Abstract:
The deformation of an expansive soil canal slope is significantly affected by drying-wetting cycles such as precipitation,groundwater level fluctuation,and evaporation. Displacement prediction contributes significantly to the prevention and mitigation of slope failures. One canal section of a well-known water transfer project,which has a typical deep excavated expansive soil canal characteristic,was taken as the studied case. The groundwater level of this canal section was high. The deformation of the canal slope exceeded the design warning value three years after the excavation,and continued to develop. The rigid support structure of the slope had been damaged due to this severe slope deformation. The vertical displacement of the canal slope and its relationship with groundwater level and precipitation were qualitatively analyzed based on the observed time series. The time series analysis and statistical models of the vertical displacement of the canal slope were developed. An integrated approach for the vertical displacement prediction combining variational mode decomposition(VDM)algorithm,least squares support vector machine(LSSVM)algorithm,and
k-fold cross-validation was proposed. The accumulated vertical displacement was decomposed into a trend,periodic,and random component by the VDM algorithm. The VDM algorithm also decomposes influencing factors into high-frequency and low-frequency factors,corresponding to the periodic and fluctuating components. The LSSVM algorithm forecasts the trend displacement using the operation time as the input dataset. The periodic and fluctuating components of the influencing factors were selected as the input datasets to forecast the periodic and fluctuating displacement components by the LSSVM algorithm. Four influencing factors including groundwater level,precipitation,canal water level,and air temperature were considered. The total displacement was obtained by superimposing the three predictive components. The grey relation analysis determines the grey relation degrees between the influencing factors and the vertical displacement. All the grey correlation degrees between the influencing factors and the vertical displacement are greater than 0.6. Among them,groundwater level,effective precipitation,and air temperature are negatively correlated with vertical displacement.

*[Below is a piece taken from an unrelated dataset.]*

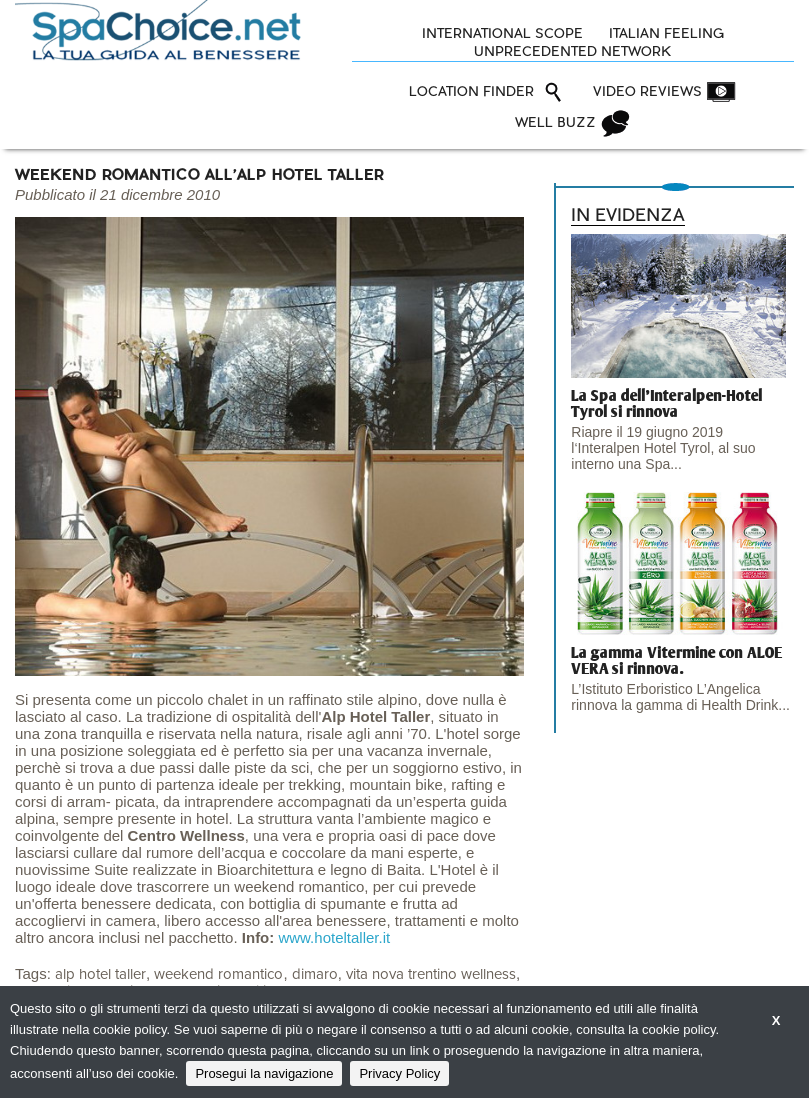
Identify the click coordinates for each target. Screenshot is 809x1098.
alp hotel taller (100, 974)
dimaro (315, 974)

Canal water level is positively correlated with vertical displacement. The results prove that the VMD algorithm can decompose the trend,periodic and fluctuating displacement components well. The VMD algorithm can also decompose the influencing factors into the periodic and fluctuating components,and can identify local fluctuations. The time-dependent effect of the vertical displacement is significant during the initial operation period. The prediction accuracy of the proposed VMD-LSSVM model is obviously better than those of the statistical model and the S-LSSVM model which directly takes influencing factors as input factors. The proposed model presents satisfactory prediction accuracy,thus,is effective and of considerable practical value in expansive soil slope engineering.